§ **TASK ITEM**
The word "trắng" marks the lines you need; copy each of them from the data.

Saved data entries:
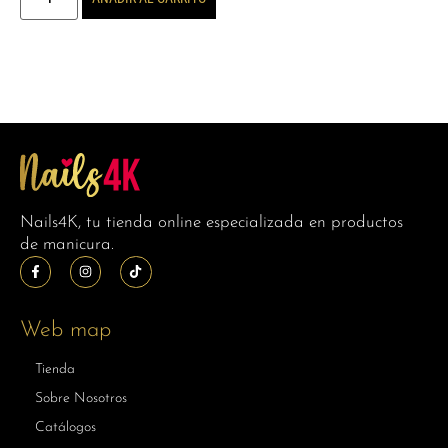
Nails4K, tu tienda online especializada en productos
de manicura.
Web map
Tienda
Sobre Nosotros
Catálogos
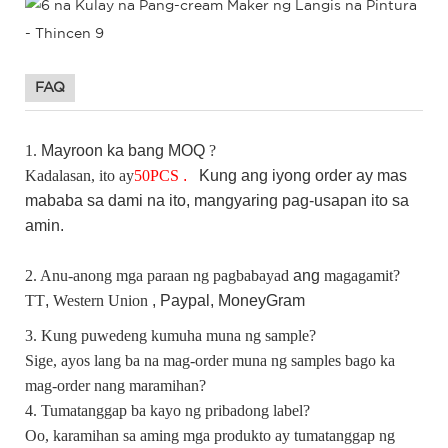
FAQ
1.
Mayroon ka bang
MOQ
?
Kadalasan, ito ay
50
PCS
.
Kung
ang iyong order ay mas
mababa sa dami na ito, mangyaring pag-usapan ito sa
amin.
2. Anu-anong mga paraan ng pagbabayad
ang
magagamit?
TT
,
Western Union
, Paypal,
MoneyGram
3. Kung puwedeng kumuha muna ng sample?
Sige, ayos lang ba na mag-order muna ng samples bago ka
mag-order nang maramihan?
4. Tumatanggap ba kayo ng pribadong label?
Oo, karamihan sa aming mga produkto ay tumatanggap ng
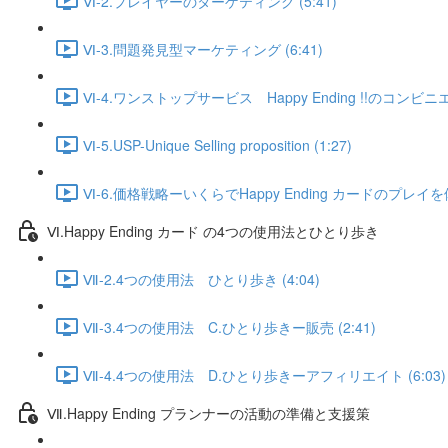
Ⅵ-2.プレイヤーのターゲティング (5:41)
Ⅵ-3.問題発見型マーケティング (6:41)
Ⅵ-4.ワンストップサービス Happy Ending !!のコンビニエン
Ⅵ-5.USP-Unique Selling proposition (1:27)
Ⅵ-6.価格戦略ーいくらでHappy Ending カードのプレイを
Ⅵ.Happy Ending カード の4つの使用法とひとり歩き
Ⅶ-2.4つの使用法 ひとり歩き (4:04)
Ⅶ-3.4つの使用法 C.ひとり歩きー販売 (2:41)
Ⅶ-4.4つの使用法 D.ひとり歩きーアフィリエイト (6:03)
Ⅶ.Happy Ending プランナーの活動の準備と支援策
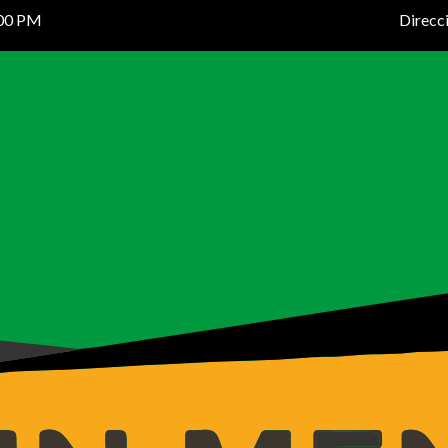
:00 PM
Direcc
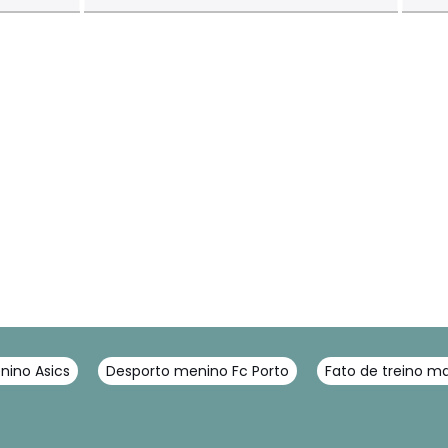
nino Asics
Desporto menino Fc Porto
Fato de treino m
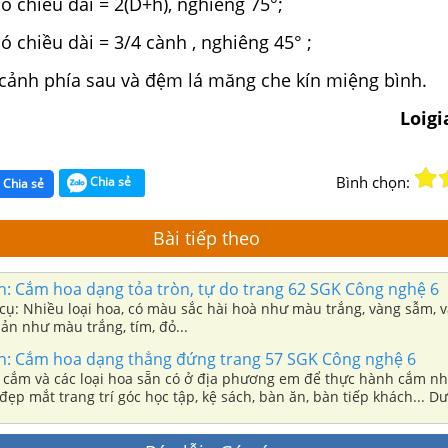
ó chiều dài = 2(D+h), nghiêng 75°;
ó chiều dài = 3/4 cành
, nghiêng 45° ;
cảnh phía sau và đệm lá măng che kín miệng bình.
Loig
Bình chọn:
Chia sẻ
Chia sẻ
Bài tiếp theo
h: Cắm hoa dạng tỏa tròn, tự do trang 62 SGK Công nghệ 6
 cụ: Nhiều loại hoa, có màu sắc hài hoà như màu trắng, vàng sẫm, v
ản như màu trắng, tím, đỏ...
h: Cắm hoa dạng thẳng đứng trang 57 SGK Công nghệ 6
 cắm và các loại hoa sẵn có ở địa phương em để thực hành cắm n
đẹp mắt trang trí góc học tập, kệ sách, bàn ăn, bàn tiếp khách... Dư
ắm hoa thông dụng.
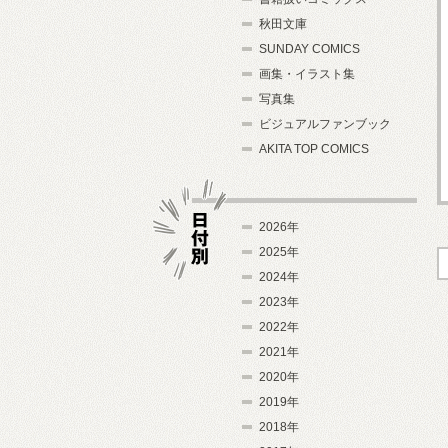
秋田文庫
SUNDAY COMICS
画集・イラスト集
写真集
ビジュアルファンブック
AKITA TOP COMICS
2026年
2025年
2024年
日付別
2023年
2022年
2021年
2020年
2019年
2018年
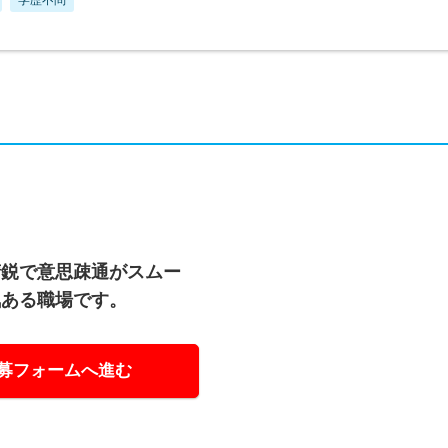
精鋭で意思疎通がスムー
気ある職場です。
募フォームへ進む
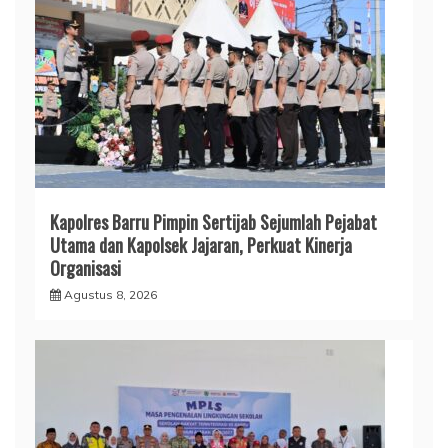
Kapolres Barru Pimpin Sertijab Sejumlah Pejabat
Utama dan Kapolsek Jajaran, Perkuat Kinerja
Organisasi
Agustus 8, 2026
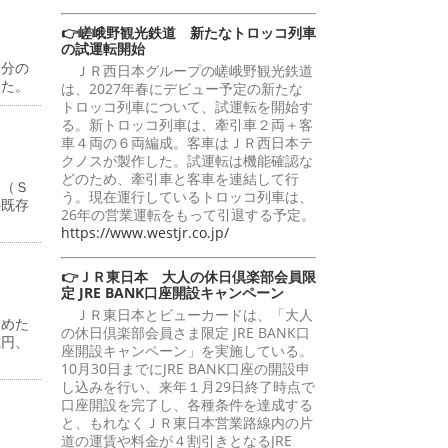
👉嵯峨野観光鉄道 新たなトロッコ列車
の試運転開始
月分の
ＪＲ西日本グループの嵯峨野観光鉄道
った。
は、2027年春にデビュー予定の新たな
トロッコ列車について、試運転を開始す
る。新トロッコ列車は、牽引車２両＋客
車４両の６両編成。客車はＪＲ西日本テ
クノスが製作した。試運転は機能確認な
どのため、牽引車と客車を連結して行
ー（Ｓ
う。現在運行しているトロッコ列車は、
の既存
26年の営業運転をもって引退する予定。
https://www.westjr.co.jp/
👉ＪＲ東日本 大人の休日倶楽部会員限
定 JRE BANK口座開設キャンペーン
ＪＲ東日本とビューカードは、「大人
とめた
の休日倶楽部会員さま限定 JRE BANK口
億円、
座開設キャンペーン」を実施している。
10月30日までにJRE BANK口座の開設申
し込みを行い、来年１月29日終了時点で
口座開設を完了し、各種条件を達成する
と、もれなくＪＲ東日本営業路線内の片
道の運賃や料金が４割引きとなるJRE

§ **RESPONSE AREA**
 cụ: Nhiều loại hoa, có màu sắc hài hoà như màu trắng, vàng sẫm, v
ản như màu trắng, tím, đỏ...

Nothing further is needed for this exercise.